あの姉妹だけは、3種のデスゲームを……。
まるで3種のチーズ牛丼のごとく、ペロリと平らげてしまった……!
デスゲームをチー牛扱いされたのでは、ひいてはゴトシゴッドの名にも傷が付く。
インキチはゲームマスターの名にかけて、何としても姉妹を叩き潰そうとしていたのだ。
しかし、これには大いなるリスクも存在する。
『隣人への愛』でホーリードール家を失格にできたのは、プリムラがマザーのフィールドに立ち入ったからという、いちおうの名分が存在する。

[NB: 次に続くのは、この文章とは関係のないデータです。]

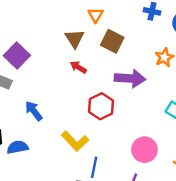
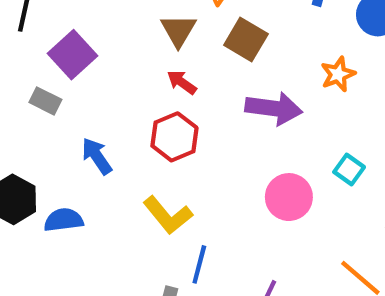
red hexagon: (101, 106) -> (174, 137), moved
pink circle: (145, 150) -> (289, 197), moved

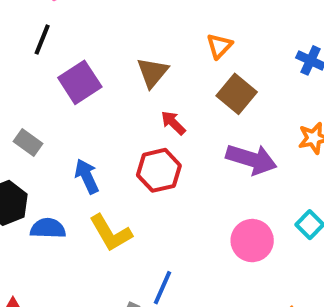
brown triangle: (178, 30) -> (152, 72), moved
gray rectangle: (45, 101) -> (28, 143), moved
yellow L-shape: (168, 215) -> (111, 233), moved

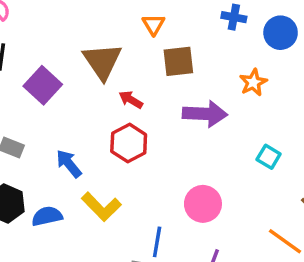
brown triangle: (152, 72) -> (102, 61), size x1.4
brown square: (237, 94) -> (178, 61), turned -32
pink circle: (252, 241) -> (203, 204), moved

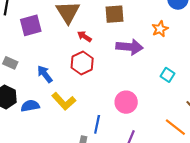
purple square: (43, 85) -> (31, 25), turned 30

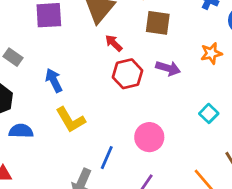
purple arrow: (130, 47) -> (168, 68), size x0.7
red hexagon: (82, 63) -> (128, 74), moved
blue semicircle: (30, 106) -> (21, 131), moved

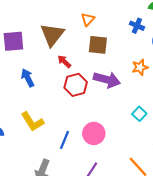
purple arrow: (168, 68) -> (107, 80), size x1.4
blue arrow: (54, 80) -> (28, 78), moved
blue line: (107, 158) -> (64, 140), moved

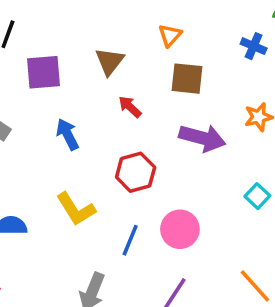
brown triangle: (52, 35) -> (110, 61), size x0.7
red hexagon: (76, 85) -> (136, 172), moved

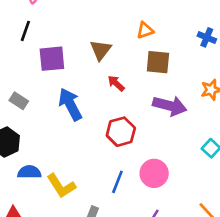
orange triangle: (170, 35) -> (145, 30), turned 30
blue arrow: (68, 134) -> (70, 104), size x1.4
yellow L-shape: (76, 209) -> (61, 186), moved

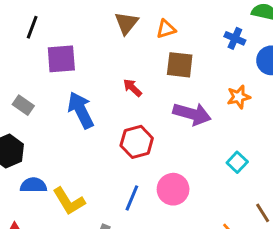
brown triangle: (101, 50) -> (126, 23), moved

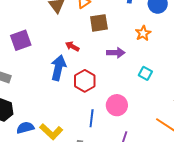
blue arrow: (81, 110) -> (58, 68), moved, turned 55
purple arrow: (192, 114) -> (116, 53), size x0.7
cyan square: (237, 162) -> (145, 73), moved

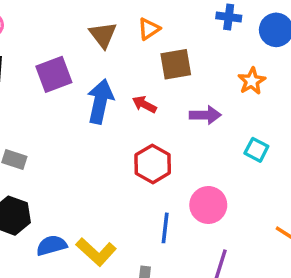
purple square: (21, 40) -> (54, 74), moved
red arrow: (72, 46) -> (144, 104), moved
blue arrow: (58, 68) -> (100, 101), moved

観客からのブーイングはあったものの、押し通せないほど理不尽な判定ではない。
これにより、大切な優勝賞品をホーリードール家に渡さずにすんでいたいのだが……。
延長戦を提案したということは、インキチはかならず、以下のどちらかを成し遂げなくてはならなくなってしまった。
次に提案するゲームで、ホーリードール家を失敗させる。
たとえホーリードール家が成功したとしても、ケチが付けられるような終わり方をさせる。
もし、次のゲームにおいてもなお、ホーリードール家が完全勝利してしまったら……。
今度こそ、優勝賞品を渡さねばならないだろう。
もちろんそのことは、インキチは100も承知であった。
だからこそ次のゲームのおいては、ホーリードール家の成功は絶対にあり得ないものを用意した。
それほどまでの自信を彼女にもたらしている『鉄板デスゲーム』。
その名は、なんと……!
『延長戦のゲームは、「旋風と太陽」じゃぁぁぁぁぁぁぁぁーーーーーーーーーーーんっ!! なんとこのゲームでは、今回の「聖心披露会」の総責任者と、1対1で戦ってもらうじゃぁぁぁぁぁぁぁーーーーーーーんっ!! ジャンジャン、バリバリィィィーーーーッ!!』
司会者の宣言にあわせ、ステージにひとりの大聖女が登壇した。
肉感的なボディを妖艶なドレスに身を包んだ彼女は……。
イ ン キ チ ・ オ ブ ・ ソ イ ホ イ …… !
『インキチ様は凄腕のギャンブラーとしても知られているじゃんっ! 彼女が現れたカジノには、多くの破産者が出ることから、「ゼロ・テロリスト」とも呼ばれているじゃぁぁぁぁぁぁぁぁぁーーーーーーーーーーーーんっ!!』
インキチは普段、表舞台にはほとんど姿を現さない。
なぜならば、デスゲームの主というのは影で駒を操るのが美徳とされているからだ。
しかし、彼女は今回、胴元として姿を現し、姉妹に挑戦状を叩きつけたのだ。
しかも、彼女が最も得意とし、一度も負けたことがなく、勇者ですらひれ伏させたゲームで。
『旋風と太陽』のルールは単純。
インキチが親である『旋風と太陽』側となり、ホーリードール家が、子である『旅人』側となる。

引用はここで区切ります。